[Source data]
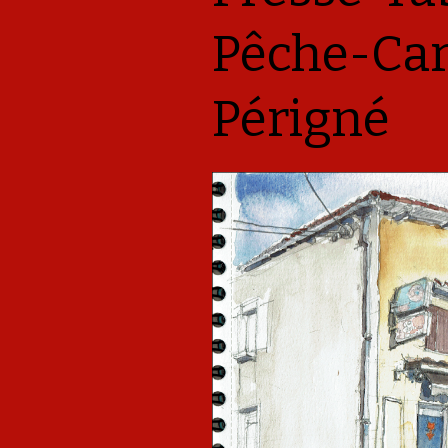
Pêche-Car
Périgné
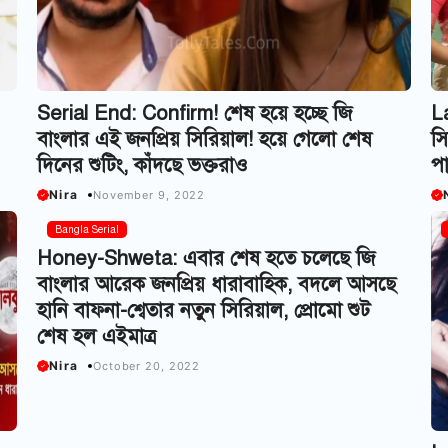
Serial End: Confirm! শেষ হয়ে হচ্ছে জি
La
বাংলার এই জনপ্রিয় সিরিয়াল! হয়ে গেলো শেষ
সি
দিনের শুটিং, কাঁদছে ভক্তরাও
পা
Nira
November 9, 2022
Bangla Serial
Honey-Shweta: এবার শেষ হতে চলেছে জি
বাংলার আরেক জনপ্রিয় ধারাবাহিক, বদলে আসছে
হানি বাফনা-শ্বেতার নতুন সিরিয়াল, প্রোমো শুট
শেষ হল এইমাত্র
Nira
October 20, 2022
[/Source data]
* [Work to complete] A verbatim copy of the entries, without the pictures, is what this task requires.

* [Output of the exercise]
Pêche-Car
Périgné
Serial End: Confirm! শেষ হয়ে হচ্ছে জি
La
বাংলার এই জনপ্রিয় সিরিয়াল! হয়ে গেলো শেষ
সি
দিনের শুটিং, কাঁদছে ভক্তরাও
পা
Nira
November 9, 2022
Bangla Serial
Honey-Shweta: এবার শেষ হতে চলেছে জি
বাংলার আরেক জনপ্রিয় ধারাবাহিক, বদলে আসছে
হানি বাফনা-শ্বেতার নতুন সিরিয়াল, প্রোমো শুট
শেষ হল এইমাত্র
Nira
October 20, 2022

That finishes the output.